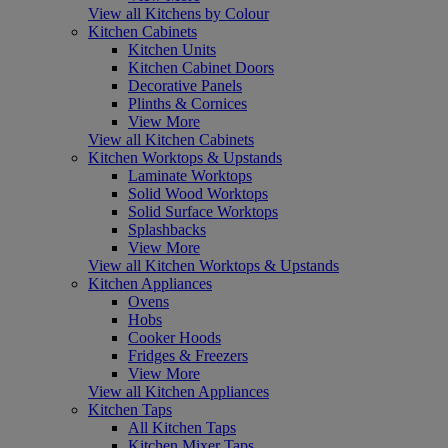
View all Kitchens by Colour
Kitchen Cabinets
Kitchen Units
Kitchen Cabinet Doors
Decorative Panels
Plinths & Cornices
View More
View all Kitchen Cabinets
Kitchen Worktops & Upstands
Laminate Worktops
Solid Wood Worktops
Solid Surface Worktops
Splashbacks
View More
View all Kitchen Worktops & Upstands
Kitchen Appliances
Ovens
Hobs
Cooker Hoods
Fridges & Freezers
View More
View all Kitchen Appliances
Kitchen Taps
All Kitchen Taps
Kitchen Mixer Taps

_ _ _ _ _ _ _

-- Exercise aim --
Write the records above out again exactly, but not the pictures.

-- Worked solution --
View all Kitchens by Colour
Kitchen Cabinets
Kitchen Units
Kitchen Cabinet Doors
Decorative Panels
Plinths & Cornices
View More
View all Kitchen Cabinets
Kitchen Worktops & Upstands
Laminate Worktops
Solid Wood Worktops
Solid Surface Worktops
Splashbacks
View More
View all Kitchen Worktops & Upstands
Kitchen Appliances
Ovens
Hobs
Cooker Hoods
Fridges & Freezers
View More
View all Kitchen Appliances
Kitchen Taps
All Kitchen Taps
Kitchen Mixer Taps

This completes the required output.